[[ Task input, beginning ]]

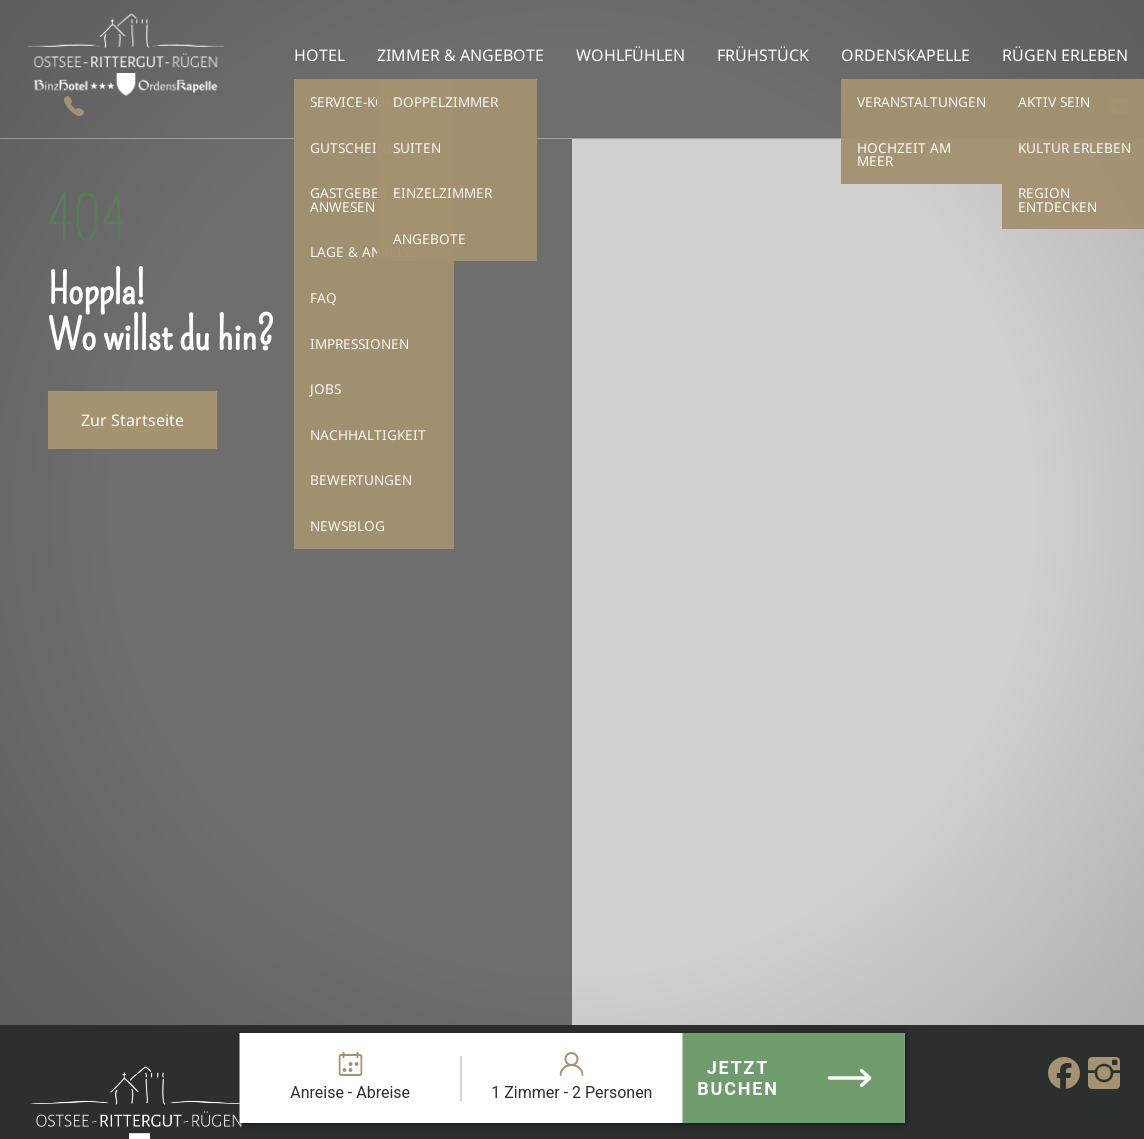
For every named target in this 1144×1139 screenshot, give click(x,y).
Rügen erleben (1065, 55)
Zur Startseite (132, 420)
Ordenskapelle (905, 55)
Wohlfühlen (630, 55)
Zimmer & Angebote (460, 55)
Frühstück (763, 55)
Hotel (319, 55)
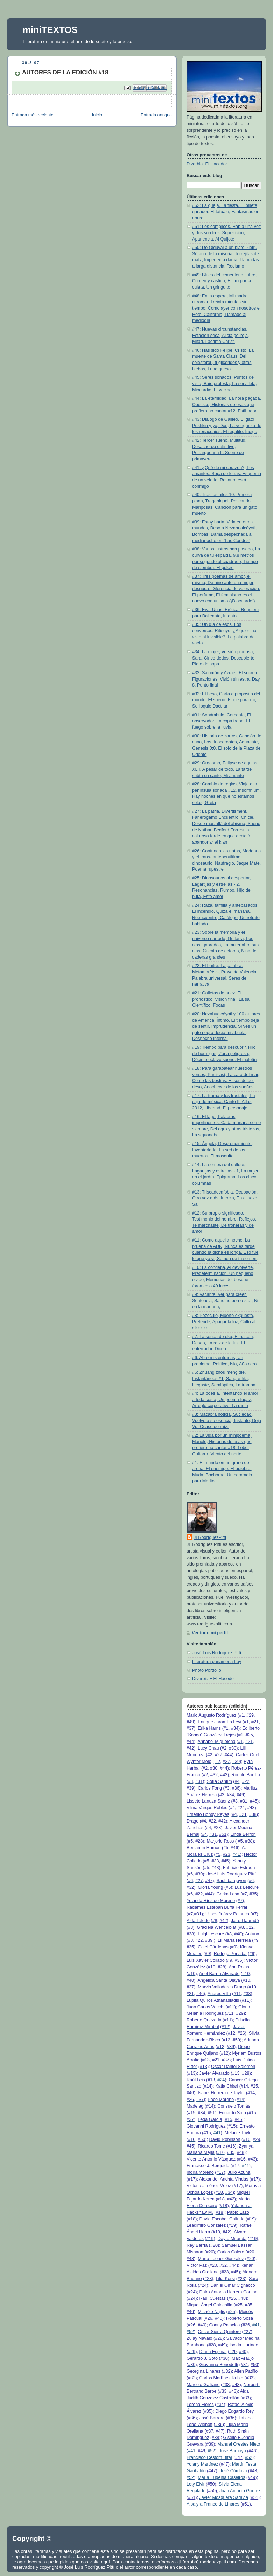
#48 (240, 2152)
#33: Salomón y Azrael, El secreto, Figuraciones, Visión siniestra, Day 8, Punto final (226, 679)
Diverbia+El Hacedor (207, 164)
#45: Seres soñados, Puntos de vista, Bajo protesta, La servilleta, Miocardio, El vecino (224, 383)
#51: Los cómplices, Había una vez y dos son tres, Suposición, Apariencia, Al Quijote (226, 232)
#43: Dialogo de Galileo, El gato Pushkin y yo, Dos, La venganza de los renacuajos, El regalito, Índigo (226, 425)
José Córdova (233, 2470)
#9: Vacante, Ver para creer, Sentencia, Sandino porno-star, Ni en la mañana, (225, 1300)
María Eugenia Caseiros (221, 2477)
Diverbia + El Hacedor (213, 1678)
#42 (190, 1748)
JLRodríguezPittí (210, 1537)
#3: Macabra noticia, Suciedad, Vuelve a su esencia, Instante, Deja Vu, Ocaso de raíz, (226, 1420)
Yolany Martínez (202, 2464)
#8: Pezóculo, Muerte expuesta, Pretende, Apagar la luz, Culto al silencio (223, 1321)
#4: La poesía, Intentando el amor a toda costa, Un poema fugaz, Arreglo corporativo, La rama (225, 1399)
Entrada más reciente (33, 115)
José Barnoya (232, 2450)
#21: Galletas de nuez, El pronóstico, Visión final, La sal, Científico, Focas (222, 999)
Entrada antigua (156, 115)
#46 (234, 1847)
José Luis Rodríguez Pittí (216, 1652)
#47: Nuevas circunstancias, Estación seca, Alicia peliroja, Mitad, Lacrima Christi (220, 335)
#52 (190, 2331)
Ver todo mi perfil (210, 1632)
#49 (190, 1721)
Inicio (97, 115)
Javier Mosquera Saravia (223, 2497)
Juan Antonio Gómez (239, 2490)
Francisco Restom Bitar (209, 2457)
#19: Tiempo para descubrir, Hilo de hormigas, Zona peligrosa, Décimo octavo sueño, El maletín (224, 1053)
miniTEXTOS (50, 30)
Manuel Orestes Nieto (238, 2444)
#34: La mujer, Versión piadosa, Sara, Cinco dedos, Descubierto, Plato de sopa (224, 658)
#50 (236, 2039)
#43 (223, 1774)
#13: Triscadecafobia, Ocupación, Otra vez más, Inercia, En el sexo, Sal (225, 1198)
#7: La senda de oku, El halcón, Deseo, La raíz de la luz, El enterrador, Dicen (223, 1342)
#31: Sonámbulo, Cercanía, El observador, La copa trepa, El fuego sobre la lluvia (221, 721)
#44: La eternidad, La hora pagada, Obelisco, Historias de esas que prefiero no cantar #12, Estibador (226, 404)
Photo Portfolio (206, 1670)
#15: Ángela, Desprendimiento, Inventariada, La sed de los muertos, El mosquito (222, 1149)
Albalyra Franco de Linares (213, 2504)
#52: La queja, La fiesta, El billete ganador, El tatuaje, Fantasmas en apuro (225, 211)
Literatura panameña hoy (216, 1661)
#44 (190, 1741)
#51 (222, 1834)
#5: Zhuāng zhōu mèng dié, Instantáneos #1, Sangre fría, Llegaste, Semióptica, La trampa (223, 1378)
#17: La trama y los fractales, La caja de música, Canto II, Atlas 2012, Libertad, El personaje (223, 1101)
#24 (221, 2079)
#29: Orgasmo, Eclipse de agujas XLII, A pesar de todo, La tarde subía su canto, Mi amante (224, 769)
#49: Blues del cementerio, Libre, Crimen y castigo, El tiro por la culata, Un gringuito (224, 281)
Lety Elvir (196, 2484)
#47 (208, 1880)
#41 (236, 1854)
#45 (253, 1801)
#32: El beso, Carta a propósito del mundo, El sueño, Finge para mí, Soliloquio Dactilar (226, 700)
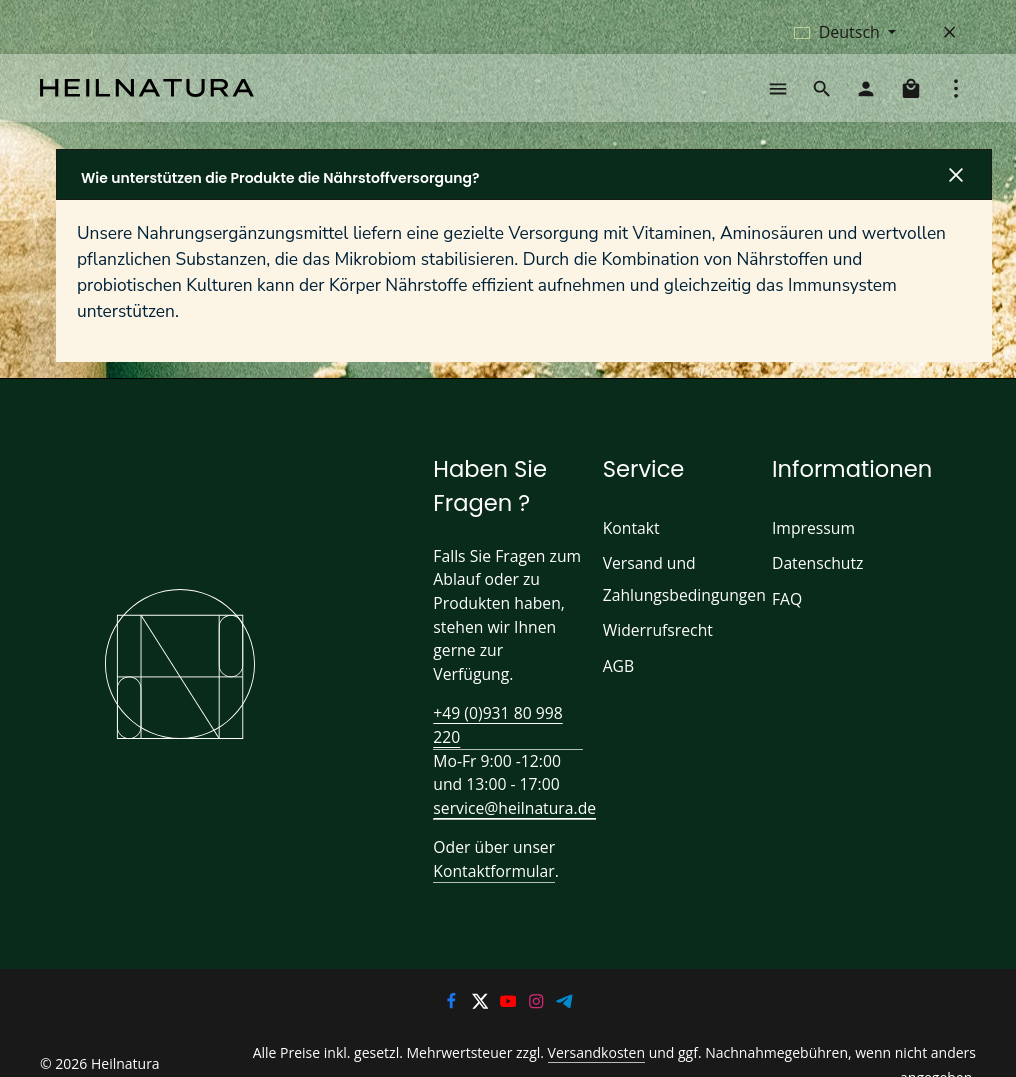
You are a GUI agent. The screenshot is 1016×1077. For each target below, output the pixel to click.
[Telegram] (565, 993)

[[ Task input, end ]]

Copy out all lines above holding "screenshot".

> _Written solution_:
For every named target in this 1144×1139 screenshot, give click(x,y).
You are a GUI agent. The screenshot is 1016×1077. For each target below, output the pixel to click.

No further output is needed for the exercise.